Dataset content.
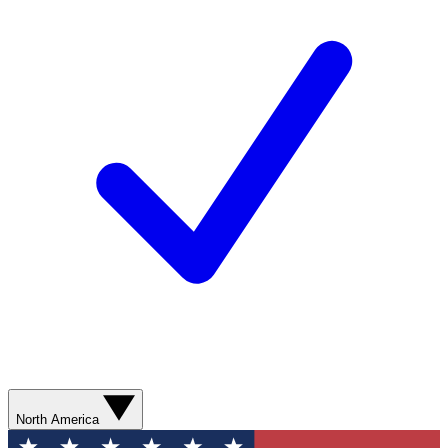
North America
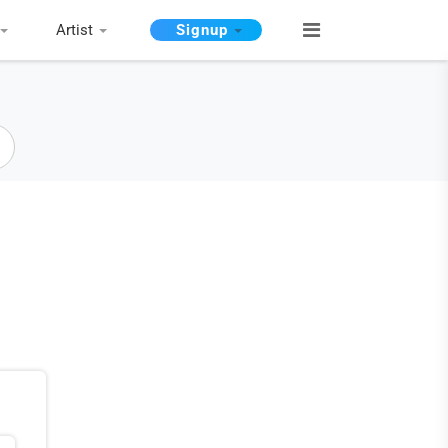
Artist
Signup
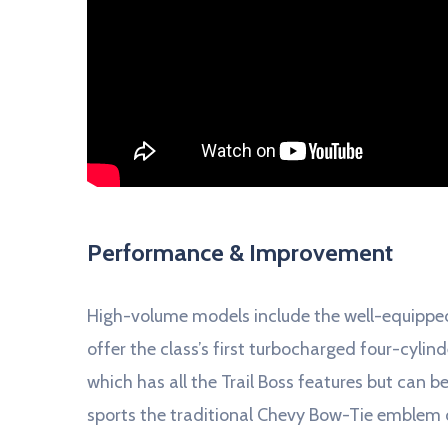
Performance & Improvement
High-volume models include the well-equipped
offer the class’s first turbocharged four-cylin
which has all the Trail Boss features but can b
sports the traditional Chevy Bow-Tie emblem on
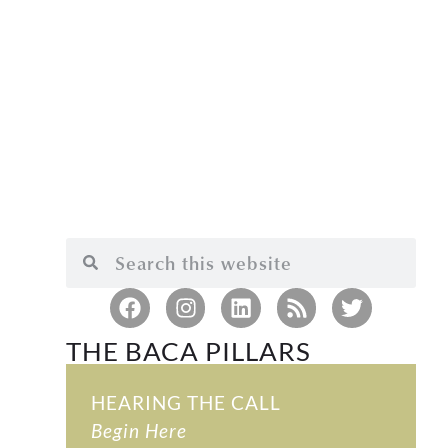
THE BACA PILLARS
HEARING THE CALL
Begin Here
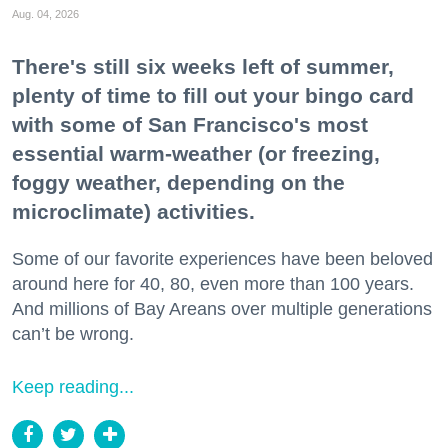
Aug. 04, 2026
There's still six weeks left of summer,
plenty of time to fill out your bingo card
with some of San Francisco's most
essential warm-weather (or freezing,
foggy weather, depending on the
microclimate) activities.
Some of our favorite experiences have been beloved
around here for 40, 80, even more than 100 years.
And millions of Bay Areans over multiple generations
can’t be wrong.
Keep reading...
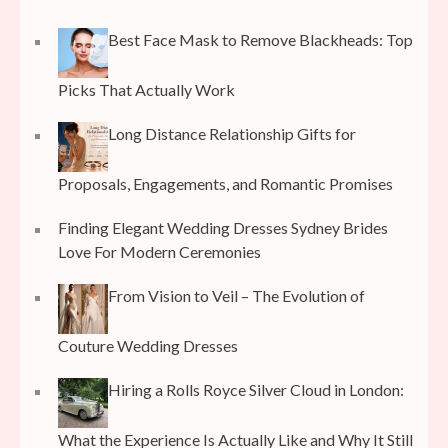
Best Face Mask to Remove Blackheads: Top
Picks That Actually Work
Long Distance Relationship Gifts for
Proposals, Engagements, and Romantic Promises
Finding Elegant Wedding Dresses Sydney Brides
Love For Modern Ceremonies
From Vision to Veil – The Evolution of
Couture Wedding Dresses
Hiring a Rolls Royce Silver Cloud in London:
What the Experience Is Actually Like and Why It Still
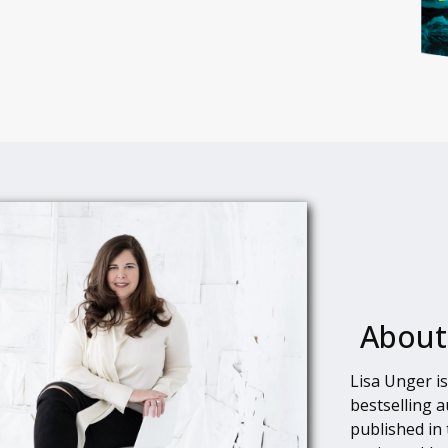
About
Lisa Unger i
bestselling 
published in 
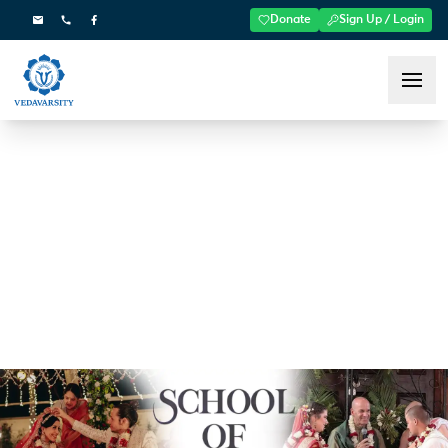
Donate
Sign Up / Login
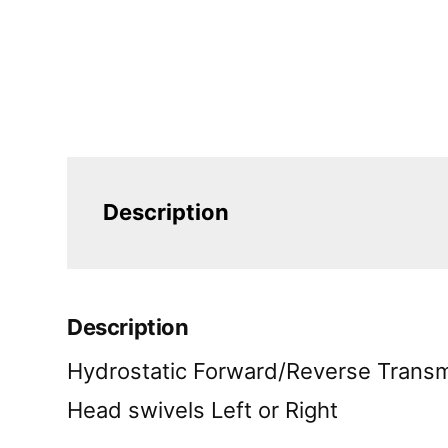
Description
Description
Hydrostatic Forward/Reverse Transm
Head swivels Left or Right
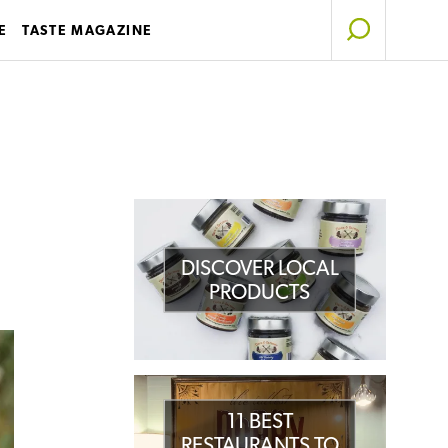
E
TASTE MAGAZINE
DISCOVER LOCAL
PRODUCTS
11 BEST
RESTAURANTS TO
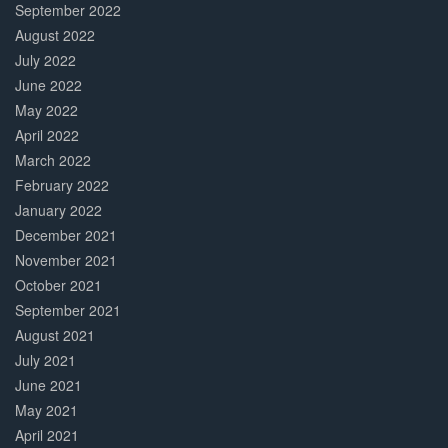
September 2022
August 2022
July 2022
June 2022
May 2022
April 2022
March 2022
February 2022
January 2022
December 2021
November 2021
October 2021
September 2021
August 2021
July 2021
June 2021
May 2021
April 2021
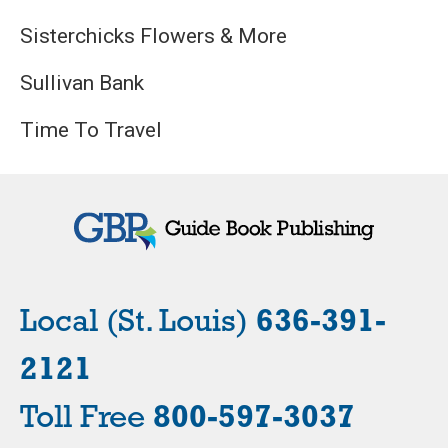
Sisterchicks Flowers & More
Sullivan Bank
Time To Travel
Local (St. Louis)
636-391-
2121
Toll Free
800-597-3037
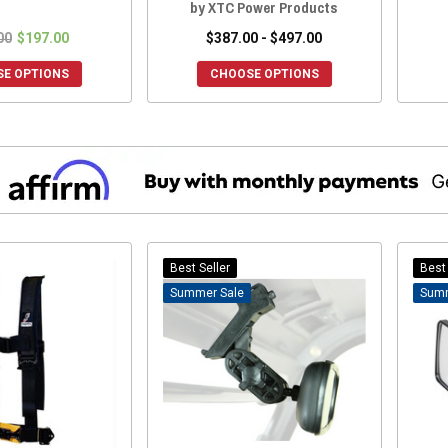
by XTC Power Products
00
$197.00
$387.00 - $497.00
E OPTIONS
CHOOSE OPTIONS
Best Seller
Best 
Sale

Activity.
The lines from the one holding "September 2022" through the end of the entries are to be transcribed exactly, both ends included, with the pictures left out.

Solution for this problem.
September 2022
August 2022
July 2022
June 2022
May 2022
April 2022
March 2022
February 2022
January 2022
December 2021
November 2021
October 2021
September 2021
August 2021
July 2021
June 2021
May 2021
April 2021
Sisterchicks Flowers & More
Sullivan Bank
Time To Travel
Local (St. Louis)
636-391-
2121
Toll Free
800-597-3037
by XTC Power Products
00
$197.00
$387.00 - $497.00
E OPTIONS
CHOOSE OPTIONS
Best Seller
Best 
Sale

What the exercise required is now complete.